I am estimating a linear model, where I want to estimate the threshold value for an indicator variable together with the normal selection coefficients.

I have the following model in Stan:

```
data {
int N; // no observastions
// Covariates
real x1[N];
real x2[N];
// Count outcome
real y[N];
}
parameters {
real betas[3];
real <lower=0> gamma;
real <lower=0> sigma;
}
model {
real mu[N];
// Likelihood
for (i in 1:N) {
mu[i] = betas[1] + betas[2] * x1[i] + betas[3] * (x2[i] < gamma);
}
y ~ normal(mu, sigma);
}
```

Where `gamma`

is the the threshold to classify `x2`

into 0 and 1. I have two questions:

- Is this the right way to specify my problem in Stan? If I run the model on simulated data, I can recover the correct parameter values.
- Are there any tricks I could use to speed up computation?

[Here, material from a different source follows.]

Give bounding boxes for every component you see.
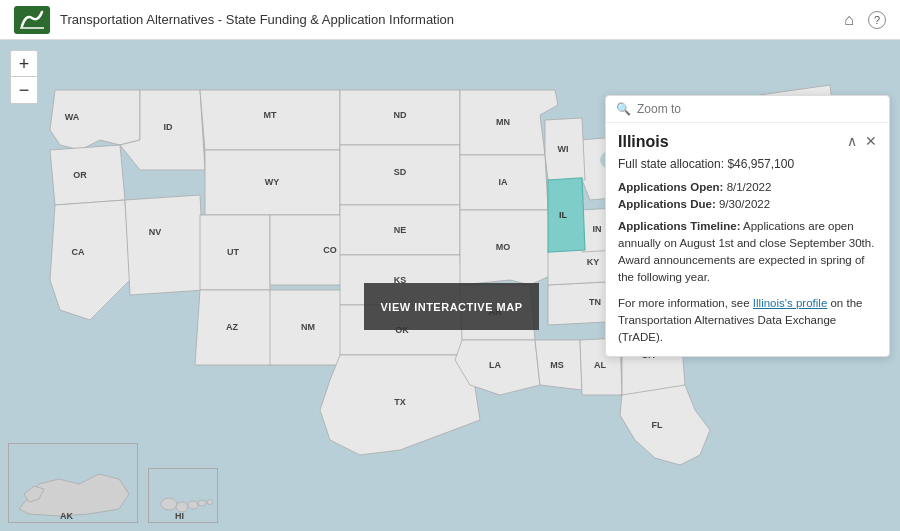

No, because it is not differentiable with respect to `betas[3]`

when `x2[i] > gamma`

Doesn’t matter until you write down a differentiable model so that Stan can sample from without warnings.

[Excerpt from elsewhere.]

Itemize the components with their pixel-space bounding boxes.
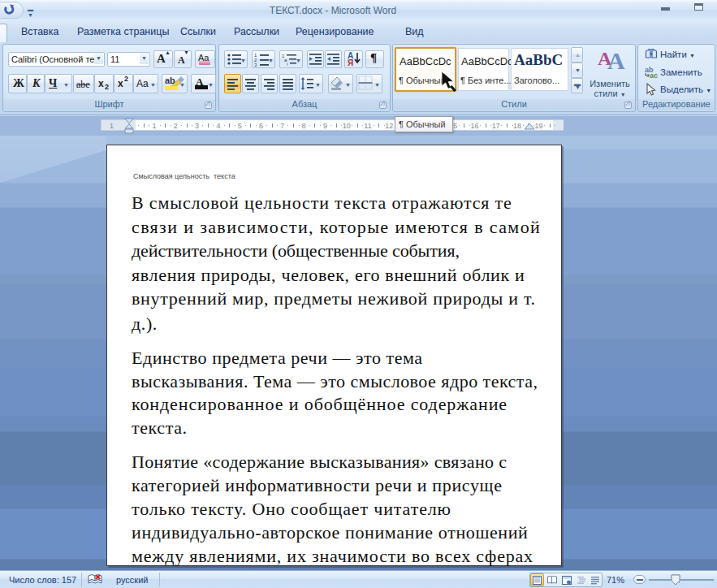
svg-text:i: i xyxy=(287,62,287,67)
svg-text:ac: ac xyxy=(650,71,658,79)
svg-text:3: 3 xyxy=(254,63,257,67)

It is hard to think of data-generating processes where `x2`

has no influence on `y`

until it reaches `gamma`

and then is linear. But if you were going to estimate a model such as this, you will need an informative prior on `gamma`

and presumably the other parameters as well. Then you can write your model as a two component mixture where the mixing weight is the probability that `x2[i] < gamma`

under some CDF for `x2`

. Something like

```
model {
vector[N] eta = betas[1] * betas[2] * x1; // need to make x1 a vector first
for (i in 1:N) {
real theta = foo_cdf(gamma | ...);
target += log_mix(theta, normal_lpdf(y[i] | eta[i] + betas[3] * x2[i], sigma),
normal_lpdf(y[i] | eta[i], sigma));
}
// priors
}
```

Many thanks for your suggestions, I am still having a hard time understanding and adjusting the line

```
real theta = foo_cdf(gamma | ...);
```

Are you ware of any papers/tutorials/examples I could refer to?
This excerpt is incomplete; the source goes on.